The log-likelihood function from question 2b: \( \ln\mathcal{L}(\lambda)=n(\ln\lambda-\lambda\bar{x}) \).

# Install and load libraries
install.packages("ggplot2")
## Error: trying to use CRAN without setting a mirror
library("ggplot2")

# Likelihood function
LikelihoodExp <- function(lambda, data) {
    return(lambda^(length(data)) * exp(-lambda * sum(data)))
}
lambda <- seq(0, 2, by = 0.01)  # Many possible values of lambda
likelihood.x <- LikelihoodExp(lambda, x)  # Value of the likelihood given lambda
lambda[which.max(likelihood.x)]  # MLE for likelihood function, checks out
## [1] 0.5

# Plot the two functions
likelihood.plot <- qplot(lambda, likelihood.x, geom = "point", main = "Likelihood Function", 
    xlab = expression(lambda), ylab = "Value of the Likelihood")
likelihood.plot + geom_vline(xintercept = lambda[which.max(likelihood.x)], colour = "purple")  # Likelihood function

plot of chunk unnamed-chunk-5

log.plot <- qplot(lambda, log(likelihood.x), geom = "point", main = "Log-Likelihood Function", 
    xlab = expression(lambda), ylab = "Value of the Likelihood")
log.plot + geom_vline(xintercept = lambda[which.max(likelihood.x)], colour = "purple")  # Log-likelihood function

plot of chunk unnamed-chunk-5

The MLE found in question 3a, 0.5, corresponds to the maximum of the likelihood produced by the function.

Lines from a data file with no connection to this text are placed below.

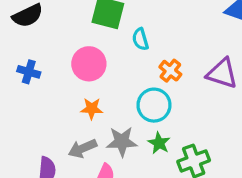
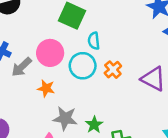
cyan circle: (154, 105) -> (83, 66), moved
gray arrow: (82, 148) -> (22, 67), moved, turned -30

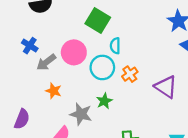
orange star: (46, 88) -> (54, 91), moved
green star: (94, 125) -> (104, 101), moved

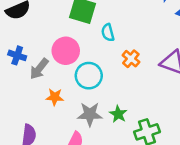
cyan circle: (102, 67) -> (89, 76), moved
green star: (104, 101) -> (118, 114), moved

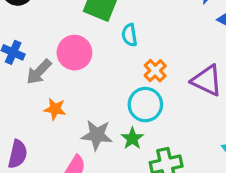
cyan circle: (89, 76) -> (145, 105), moved

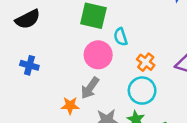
pink circle: (74, 53) -> (98, 55), moved
gray arrow: (39, 72) -> (90, 88), moved

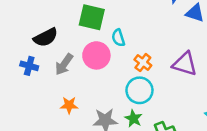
black semicircle: (28, 19) -> (46, 37), moved
gray arrow: (90, 88) -> (64, 64), moved

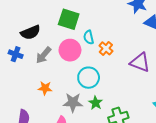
orange cross: (143, 63) -> (106, 48), moved
cyan circle: (139, 90) -> (89, 78), moved

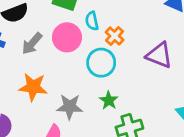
cyan circle: (89, 78) -> (101, 63), moved
orange star: (45, 88) -> (33, 87), size x1.5
green star: (96, 103) -> (109, 100), moved

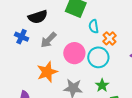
pink circle: (67, 37) -> (74, 53), moved
orange star: (33, 87) -> (47, 72), turned -30

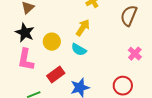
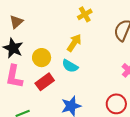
red rectangle: (56, 75) -> (45, 82), moved

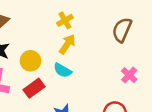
yellow cross: (85, 14) -> (65, 20), moved

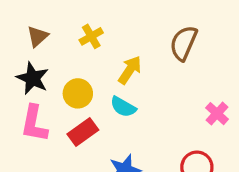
yellow cross: (65, 20) -> (91, 36), moved
brown semicircle: (122, 30) -> (183, 43), moved

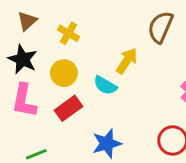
yellow cross: (91, 36) -> (69, 33), moved, turned -30
yellow arrow: (130, 70) -> (127, 61), moved

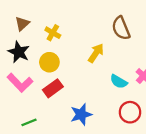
brown semicircle: (160, 27) -> (121, 28), turned -45
cyan semicircle: (105, 85) -> (119, 82), moved
pink L-shape: (24, 101) -> (20, 83), turned -55

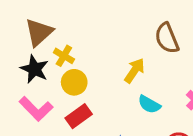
brown triangle: (22, 24) -> (39, 32), size x1.5
yellow cross: (53, 33) -> (64, 56), moved
cyan semicircle: (119, 82) -> (149, 104), moved

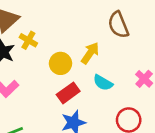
yellow circle: (74, 82) -> (61, 63), moved
red rectangle: (79, 116) -> (68, 93), moved

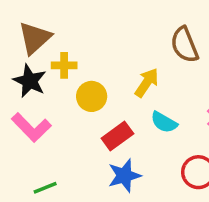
yellow cross: (28, 40) -> (64, 65), turned -30
yellow circle: (61, 63) -> (92, 96), moved

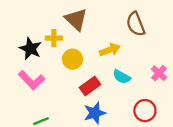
brown triangle: (35, 38) -> (76, 19), moved, turned -35
yellow arrow: (147, 83) -> (110, 50), turned 36

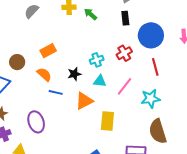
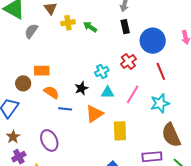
orange rectangle: (48, 51) -> (42, 71), moved, turned 35

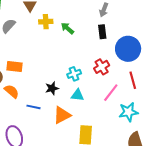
orange semicircle: (52, 92) -> (12, 91), moved
pink line: (133, 94) -> (111, 93), moved

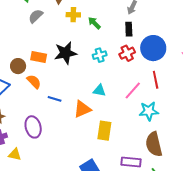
red cross: (102, 67) -> (127, 53), moved
cyan cross: (74, 74) -> (100, 55), moved
black star: (52, 88) -> (66, 53), moved, size x1.6

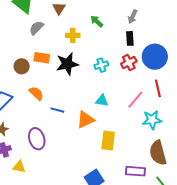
yellow cross: (73, 15) -> (73, 35), moved
green arrow: (94, 23) -> (97, 21), moved
orange rectangle: (39, 57) -> (42, 58), moved
brown circle: (18, 66) -> (22, 66), moved

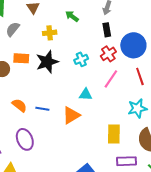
orange semicircle: (36, 93) -> (19, 105), moved
pink line: (135, 100) -> (111, 79), moved
yellow rectangle: (108, 141) -> (114, 134), moved

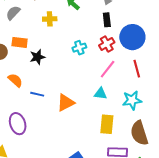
black star: (47, 62) -> (37, 57), moved, size x0.7
cyan triangle: (86, 94) -> (100, 94), moved
orange semicircle: (19, 105) -> (15, 80), moved

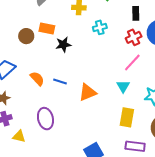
cyan cross: (79, 48) -> (100, 27), moved
orange semicircle: (15, 80) -> (37, 79), moved
cyan triangle: (100, 94) -> (123, 86), turned 48
purple ellipse: (18, 124) -> (45, 119), moved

It also corresponds to the maximum of the log of the likelihood.

f: Add 400 more data points to x but make sure the MLE stays the same as before. Then reproduce the graphs from Question 3e. What changed and why?

# Add 400 more data points with mean of 2 to x
y <- rep(2, 400)  # Vector of length 400 populated by 2's
x2 <- c(x, y)

# Replot graphs from 3e
likelihood.x2 <- LikelihoodExp(lambda, x2)
likelihood.plot2 <- qplot(lambda, likelihood.x2, geom = "point", main = "Likelihood Function with 400 More Data Points", 
    xlab = expression(lambda), ylab = "Value of the Likelihood")
likelihood.plot2 + geom_vline(xintercept = lambda[which.max(likelihood.x2)], 
    colour = "purple")

plot of chunk unnamed-chunk-6

log.plot2 <- qplot(lambda, log(likelihood.x2), geom = "point", main = "Log-Likelihood Function with 400 More Data Points", 
    xlab = expression(lambda), ylab = "Value of the Likelihood")
log.plot2 + geom_vline(xintercept = lambda[which.max(likelihood.x2)], colour = "purple")

plot of chunk unnamed-chunk-6


# Alternative Approach through Log Function
LogExp <- function(lambda, data) {
    return(length(data) * (log(lambda) - lambda * mean(data)))
}
log.x2alt <- LogExp(lambda, x2)
log.plot2alt <- qplot(lambda, log.x2alt, geom = "point", main = "Log-Likelihood Function w/ 400 More Data Points", 
    xlab = expression(lambda), ylab = "Value of the Likelihood")
log.plot2alt + geom_vline(xintercept = 0.5, colour = "purple")

plot of chunk unnamed-chunk-6

log.plot2alt2 <- qplot(lambda, log(exp(log.x2alt)), geom = "point", main = "Log-Likelihood Function w/ 400 More Data Points", 
    xlab = expression(lambda), ylab = "Value of the Likelihood")
log.plot2alt2 + geom_vline(xintercept = 0.5, colour = "purple")

plot of chunk unnamed-chunk-6

For both the likelihood and log-likelihood, the MLE remained the same because the mean remained the same. However, with the larger dataset, both functions show a tighter peak. This makes sense since \( n \), the number of data points, is larger, therefore there is more certainty in the MLE. In both cases, the scale of the value of the likelihood changes.